(Guest Post by Matthew Ladner)
While some of us continue to CeleNAEP good times, Arizona’s spending lobby continues to inexplicably lament because Arizona spent more money during the housing bubble. One might, as Cartman, even refer to it as unfathomable sadness. Dana Naimark of the Children’s Action Alliance provides an illustrative example of the genre:
Ducey likes to brag about moving government at the speed of business. He says economic growth will take care of our public schools.
But for three years, he has put his foot on the brake for public school funding while directing more of our state’s precious resources to cut taxes for corporations, grow tax credits with no accountability, and support private and religious schools with tax credits and vouchers.

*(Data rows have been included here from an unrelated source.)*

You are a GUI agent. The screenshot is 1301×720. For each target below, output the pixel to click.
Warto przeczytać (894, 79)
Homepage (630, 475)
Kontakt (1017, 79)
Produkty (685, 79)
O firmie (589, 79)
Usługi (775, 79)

The vast majority of parents who choose public schools have already waited a decade for funding to be restored. Arizona can’t afford to wait another five years without a clear financial plan. We expect reinvestments we can count on, with funding that is permanent and equitable and not built on gimmicks.
Governor, it’s time to answer that call.
I could provide links showing AZ spending per pupil spending increasing over the last three years (could someone please put their foot on my personal finances like this?) but that is just too easy. The genre features either an explicit or implicit assumption that spending is tightly tied to academic outcomes. The folly of this assumption is easily demonstrated. The National Center for Education Statistics for instance pegged current (not total) spending per pupil in Arizona at $7,562 in 2013-14 and New York at $20,440. Delightfully however Arizona students closed the academic gap with New York students.
Just in case you suspect some sort of Math fluke:
If you are a New Yorker, your sadness is entirely fathomable. Data like those in the above charts ought to have people rioting in the streets of Albany demanding to know just what is being done with their tax dollars?
If you live in Arizona, sadness looks unfathomable indeed. If you can’t be happy leading the nation in academic gains then you either have very odd K-12 priorities or else just lack the necessary talent for living happily ever after. Neither problem here!